Another concern for change detection algorithms is intermittent object motion. A foreground object which temporarily becomes static is to be retained in the foreground (e.g., a car stopped at traffic light or a person standing still). A related challenge is that of moved background objects.
An additional major challenge for change detection algorithms is presented by cast shadows which accompany foreground objects. Unless explicit handling is done, background subtraction algorithms tend to classify cast shadows as part of the foreground, detrimental to the subsequent stages of analysis. For example, in an intelligent traffic surveillance system, shadows can distort the shape of detected vehicles or cause multiple vehicles to be merged into one, which often leads to failure in subsequent content analysis steps.
The most common method for foreground segmentation is background subtraction. Modern background subtraction algorithms operate by first building a model for the background. An incoming frame is compared with the background model, and every pixel in the frame is classified as either background or foreground based on the similarity with the model. Pixels in the current frame that have significant disparities with the model are labeled as foreground. An incoming frame is also used to update the background model. Updating the background model is necessary since the model should adapt to various changes in the background like gradual or sudden illumination changes (changing time of the day, toggling of light switch, etc.), weather changes (rain, fog, etc.), or structural changes in the background. Most algorithms employ independent pixel-wise models for the background to aid fast hardware implementations. Post-processing operations like morphological or median filtering are often used to ensure some spatial consistency to the segmentation results.
2.1 Background subtraction
Many popular background subtraction algorithms operate by modeling the background with a probability density function (pdf) at each pixel. Wren et al.  used a Gaussian to model every pixel. The mean and variance of each pdf were estimated from incoming frames. An incident pixel value was classified as background or foreground depending on how well the pixel value fits with the estimated pdf. However, a single Gaussian model cannot handle multimodal backgrounds, such as waving trees. Stauffer and Grimson  addressed this issue by modeling each pixel with a mixture of K Gaussians. The mixture of Gaussians (MoG) model can be described by the mean, variance, and weight parameters for each of the K Gaussians. Each incoming pixel was matched to one of the K Gaussians if it was within 2.5 standard deviations from its mean. The parameters for that Gaussian were then updated with the new observation. Repeated similar observations drive the weight of the matched component up while simultaneously reducing its variance. If no match was found, a new Gaussian with mean equal to the current pixel value and some wide variance was introduced into the mixture. Background modeling using MoG has been widely used and improved upon by many others [10–12]. Zivkovic  presented a method to choose the right number of components for each pixel in an online fashion. Haines  presented a method based on Dirichlet process Gaussian mixture models.

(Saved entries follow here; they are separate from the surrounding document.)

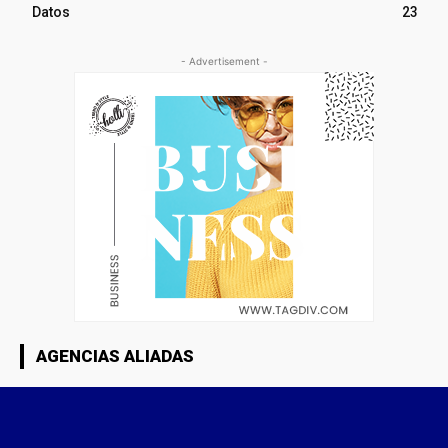
Datos
23
- Advertisement -
AGENCIAS ALIADAS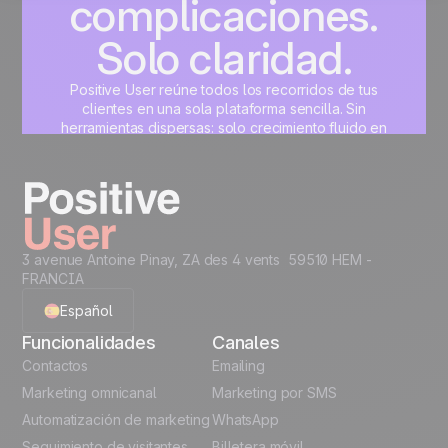
complicaciones.
Solo claridad.
Positive User reúne todos los recorridos de tus
clientes en una sola plataforma sencilla. Sin
herramientas dispersas: solo crecimiento fluido en
marketing, ventas, producto y soporte.
Crea tu cuenta gratis
3 avenue Antoine Pinay, ZA des 4 vents 59510 HEM -
FRANCIA
Español
Funcionalidades
Canales
English
Contactos
Emailing
Marketing omnicanal
Marketing por SMS
French
Automatización de marketing
WhatsApp
Seguimiento de visitantes
Billetera móvil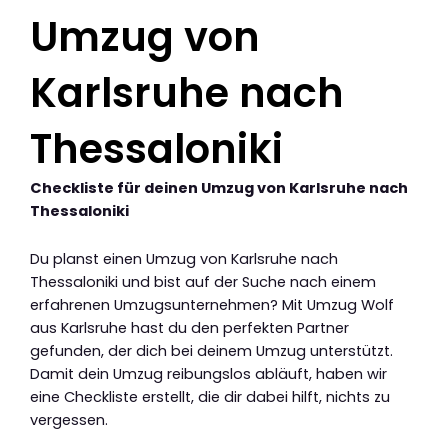
Umzug von
Karlsruhe nach
Thessaloniki
Checkliste für deinen Umzug von Karlsruhe nach
Thessaloniki
Du planst einen Umzug von Karlsruhe nach
Thessaloniki und bist auf der Suche nach einem
erfahrenen Umzugsunternehmen? Mit Umzug Wolf
aus Karlsruhe hast du den perfekten Partner
gefunden, der dich bei deinem Umzug unterstützt.
Damit dein Umzug reibungslos abläuft, haben wir
eine Checkliste erstellt, die dir dabei hilft, nichts zu
vergessen.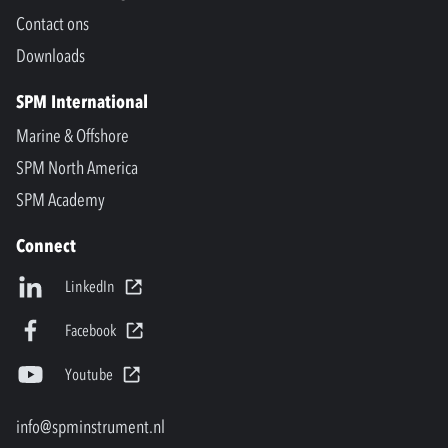
Contact ons
Downloads
SPM International
Marine & Offshore
SPM North America
SPM Academy
Connect
LinkedIn
Facebook
Youtube
info@spminstrument.nl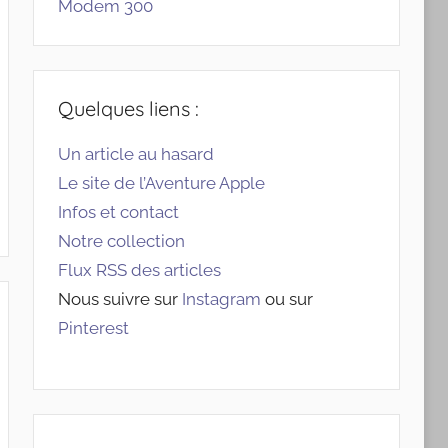
Modem 300
Quelques liens :
Un article au hasard
Le site de l’Aventure Apple
Infos et contact
Notre collection
Flux RSS des articles
Nous suivre sur
Instagram
ou sur
Pinterest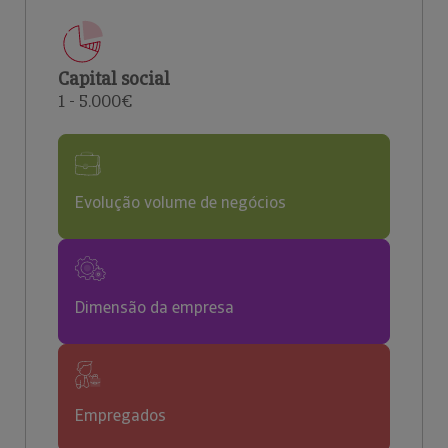
Capital social
1 - 5.000€
Evolução volume de negócios
Dimensão da empresa
Empregados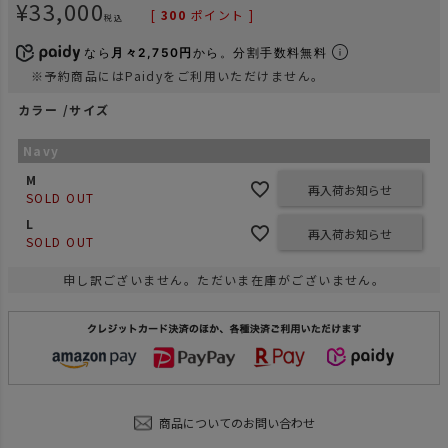
¥
33,000
[
300
ポイント ]
税込
なら
月々2,750円
から。分割手数料無料
※予約商品にはPaidyをご利用いただけません。
カラー
サイズ
Navy
M
再入荷お知らせ
SOLD OUT
L
再入荷お知らせ
SOLD OUT
申し訳ございません。ただいま在庫がございません。
商品についてのお問い合わせ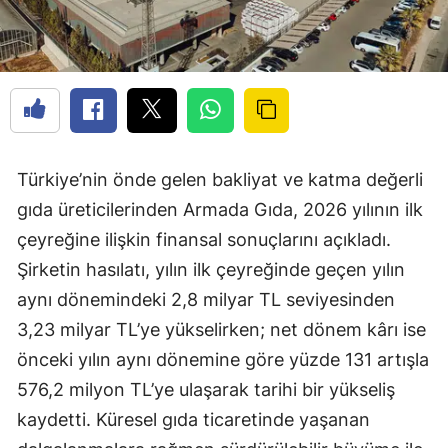
Türkiye’nin önde gelen bakliyat ve katma değerli
gıda üreticilerinden Armada Gıda, 2026 yılının ilk
çeyreğine ilişkin finansal sonuçlarını açıkladı.
Şirketin hasılatı, yılın ilk çeyreğinde geçen yılın
aynı dönemindeki 2,8 milyar TL seviyesinden
3,23 milyar TL’ye yükselirken; net dönem kârı ise
önceki yılın aynı dönemine göre yüzde 131 artışla
576,2 milyon TL’ye ulaşarak tarihi bir yükseliş
kaydetti. Küresel gıda ticaretinde yaşanan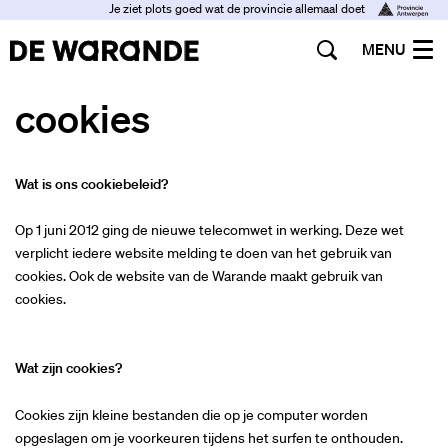
Je ziet plots goed wat de provincie allemaal doet
MENU
cookies
Wat is ons cookiebeleid?
Op 1 juni 2012 ging de nieuwe telecomwet in werking. Deze wet
verplicht iedere website melding te doen van het gebruik van
cookies. Ook de website van de Warande maakt gebruik van
cookies.
Wat zijn cookies?
Cookies zijn kleine bestanden die op je computer worden
opgeslagen om je voorkeuren tijdens het surfen te onthouden.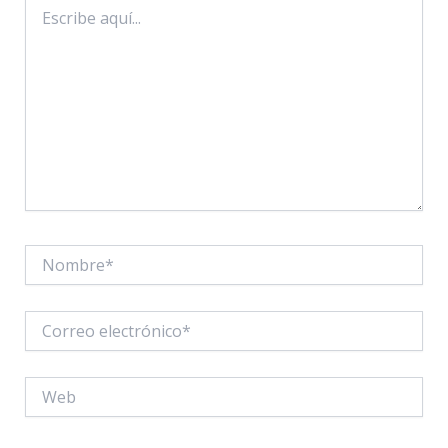
Escribe
aquí...
Nombre*
Correo
electrónico*
Web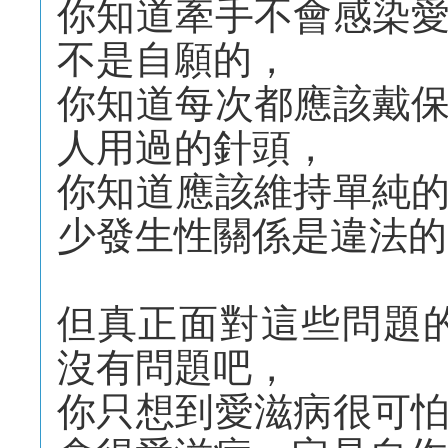
你知道牽手不會感染
不是自願的，
你知道每次都應該戴
人用過的針頭，
你知道應該維持單純
少發生性關係是違法的
但真正面對這些問題
沒有問題吧，
你只想到愛滋病很可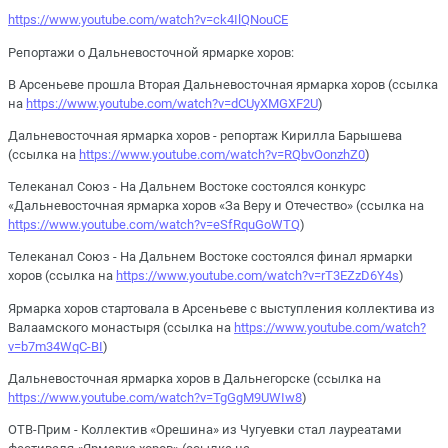
https://www.youtube.com/watch?v=ck4IlQNouCE
Репортажи о Дальневосточной ярмарке хоров:
В Арсеньеве прошла Вторая Дальневосточная ярмарка хоров (ссылка
на
https://www.youtube.com/watch?v=dCUyXMGXF2U
)
Дальневосточная ярмарка хоров - репортаж Кирилла Барышева
(ссылка на
https://www.youtube.com/watch?v=RQbvOonzhZ0
)
Телеканал Союз - На Дальнем Востоке состоялся конкурс
«Дальневосточная ярмарка хоров «За Веру и Отечество» (ссылка на
https://www.youtube.com/watch?v=eSfRquGoWTQ
)
Телеканал Союз - На Дальнем Востоке состоялся финал ярмарки
хоров (ссылка на
https://www.youtube.com/watch?v=rT3EZzD6Y4s
)
Ярмарка хоров стартовала в Арсеньеве с выступления коллектива из
Валаамского монастыря (ссылка на
https://www.youtube.com/watch?
v=b7m34WqC-BI
)
Дальневосточная ярмарка хоров в Дальнегорске (ссылка на
https://www.youtube.com/watch?v=TgGgM9UWIw8
)
ОТВ-Прим - Коллектив «Орешина» из Чугуевки стал лауреатами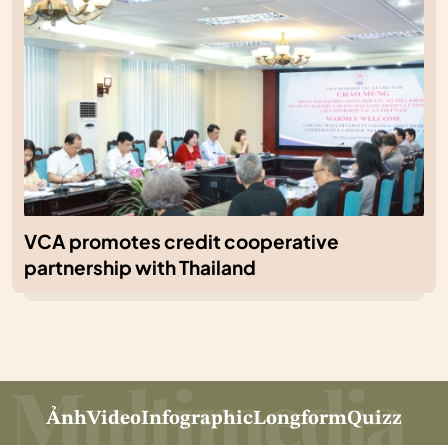
VCA promotes credit cooperative
partnership with Thailand
Ảnh
Video
Infographic
Longform
Quizz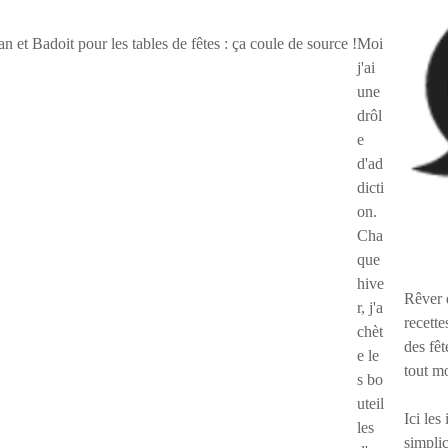
Moi
j'ai
une
drôl
e
d'ad
dicti
on.
Cha
que
hive
Rêver 
r, j'a
recette
chèt
des fêt
e le
tout m
s bo
uteil
Ici les
les
simplic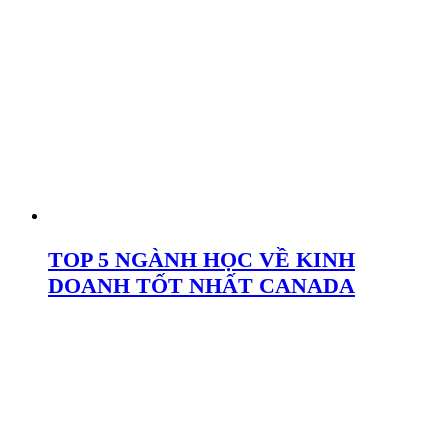
TOP 5 NGÀNH HỌC VỀ KINH
DOANH TỐT NHẤT CANADA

An alternative to parametric methods like MoG is the non-parametric approach proposed by  and . Instead of modeling the background with a mixture of Gaussians, the pdf is estimated from the history of observations at individual locations without any prior assumptions about the form of the pdf. The non-parametric approach is attractive as it can handle unimodal and multimodal regions of the background. One drawback with non-parametric methods is that they incur a high memory cost to adequately model infrequent background modes. The conflicting requirements of modeling infrequent background events and low memory requirements was well addressed by the random sample replacement technique introduced in ViBe . The background was modeled at pixel level in a non-parametric manner with a collection of N previously observed pixel values, called samples. The samples do not represent the immediate history but is a random sampling from old and recent frames, in an attempt to capture sporadic as well as frequent background modes. The sample-based modeling used in ViBe was inspired by SACON , but they employed a FIFO filling where the N most recent samples were used to model each pixel. The Pixel-Based Adaptive Segmenter (PBAS)  and SuBSENSE  are other methods which used samples to model the background, but they also included gradient information and Local Binary Similarity Pattern (LBSP) features, respectively, in the model.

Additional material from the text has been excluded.